Spacing: Scatter seed across a fallow bed, or sow in the rows with twenty– twenty-five seeds per foot.
Months to Bearing: two months once growth begins in spring.
Pruning: none
Harvest: spring-sown barley matures in about 70 days; fall-planted barley ripens about 60 days after growth resumes in the spring. Reap when barley is dry. Cut, bundle, and shock (stack upright in bundles) to dry.
Notes: Barley comes in two distinct types: two-row or six-row. The type you choose will depend, in part, on your region.
Best Used In: beer

Barley

If hops are the heart of beer, barley is its backbone. And for good reason: Barley is an alcohol alchemist. No other cereal grain contains as much of the fermentation- friendly enzymes that break down grains’ stored starches into the sugars required for turning seeds into beer, whiskey, and other spirits. Barley’s effect is so powerful that it acts as a catalyst to ferment other, less endowed, grains such as wheat, rice, rye, corn, oats, and millet.

Growing your own backyard barley may sound hardcore, but it’s actually surprisingly easy. Barley, Hordeum vulgare, is a forgiving crop in northern climates. In addition, it is high yielding, matures early, and is widely adapted to all but the hottest and driest conditions. It is an annual crop that completes its entire life cycle within a year—usually sprouting in spring and seeding (and dying) in summer. If well sited and well tended, a 10×10-foot barley bed can deliver 5 to 15 pounds of grain, enough for one or two 5-gallon batches of all-grain brew, or a dozen or more batches of partial mash. A plot of this size will require ½ to ¾ pound of seed. The thicker the seeding, the less room there will be for weeds.
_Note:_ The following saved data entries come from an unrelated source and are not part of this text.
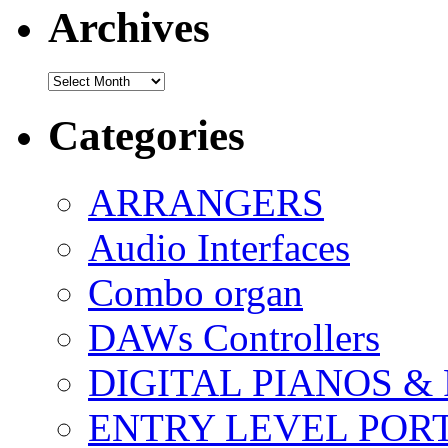
Archives
Archives
Categories
ARRANGERS
Audio Interfaces
Combo organ
DAWs Controllers
DIGITAL PIANOS &
ENTRY LEVEL POR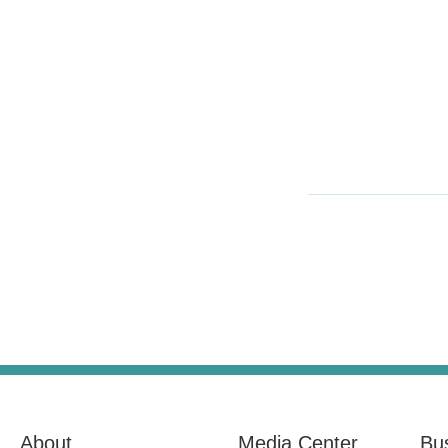
About
Media Center
Bu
Perhaps the hardest part of growing barley is deciding which kind to grow. Two-row or six-row? Bearded or beardless? Hulled or hull-less? Really, the number of choices seems excessive.
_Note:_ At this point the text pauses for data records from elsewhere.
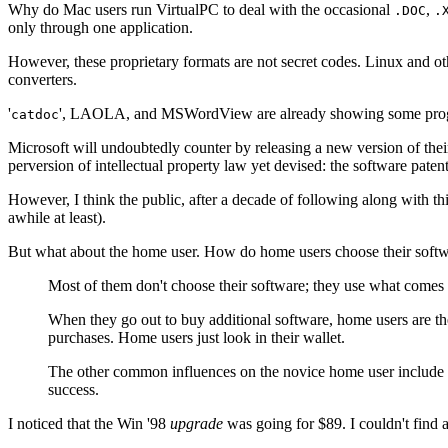
Why do Mac users run VirtualPC to deal with the occasional
,
.DOC
.
only through one application.
However, these proprietary formats are not secret codes. Linux and oth
converters.
'
', LAOLA, and MSWordView are already showing some progress
catdoc
Microsoft will undoubtedly counter by releasing a new version of their
perversion of intellectual property law yet devised: the software patent
However, I think the public, after a decade of following along with thi
awhile at least).
But what about the home user. How do home users choose their softw
Most of them don't choose their software; they use what comes 
When they go out to buy additional software, home users are the
purchases. Home users just look in their wallet.
The other common influences on the novice home user include the
success.
I noticed that the Win '98
upgrade
was going for $89. I couldn't fin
“Beard” refers to the 3-inch bristle that extends from each seed. For the homegrower, the presence or absence of a beard is important mainly in that the bristles can be irritating to exposed hands and arms. They are also irritating to livestock and, on the plus side, deer. Hull-less is a misnomer as this kind of barley does have hulls, but they drop away at threshing. The advantage of hull-less barley is that no special processing is needed to remove the hulls. This is good not only because the process is outside the ability of most backyard growers, but de-hulling hulled barley also removes much of the nutritional value of the grain.

Your choice between growing two-row or six-row barley may come down to where you live. The designations refer to the number of rows of seeds on the seedhead: two-row barley has a row lined up neatly on either side of the center stem; six-row barley has—as billed—six rows that encircle the stem. Six-row barley is a deviation, a mutation of the ancestral two-row grain. Two-row is generally favored for malting and brewing, but it grows best where nights are cool. Two-row barley can handle hot days, but needs time to recover when the sun goes down. This makes it a good choice for coastal areas and much of the West, including Montana, Idaho, Washington, Colorado, Wyoming, and British Columbia. Six-row barley thrives in climates that exhaust two-row varieties. It is the barley of choice in the Midwest and Mexico. Six-row barley can be grown in any region where two-row barley does well. To find out which barleys are best suited to your locale, inquire at local feed stores or your regional Cooperative Extension agency.

Although new hybrids have closed the gap in quality between two- and six-row barleys, differences in protein and enzyme levels still exist. Two-row barley contains more starch, making it ideal for brewing and distilling. However, it also has less enzymatic power to break down those starches into simple, fermentable sugars during the mash phase. Six-row barleys traditionally contain less starch, but tend to yield more wort-soluble protein. Both types come in a range of beard and hull styles. Choose your barley based on your personal taste: every cultivar, whether six-row or two-row, infuses its own distinctive flavor, aroma, and color in beer.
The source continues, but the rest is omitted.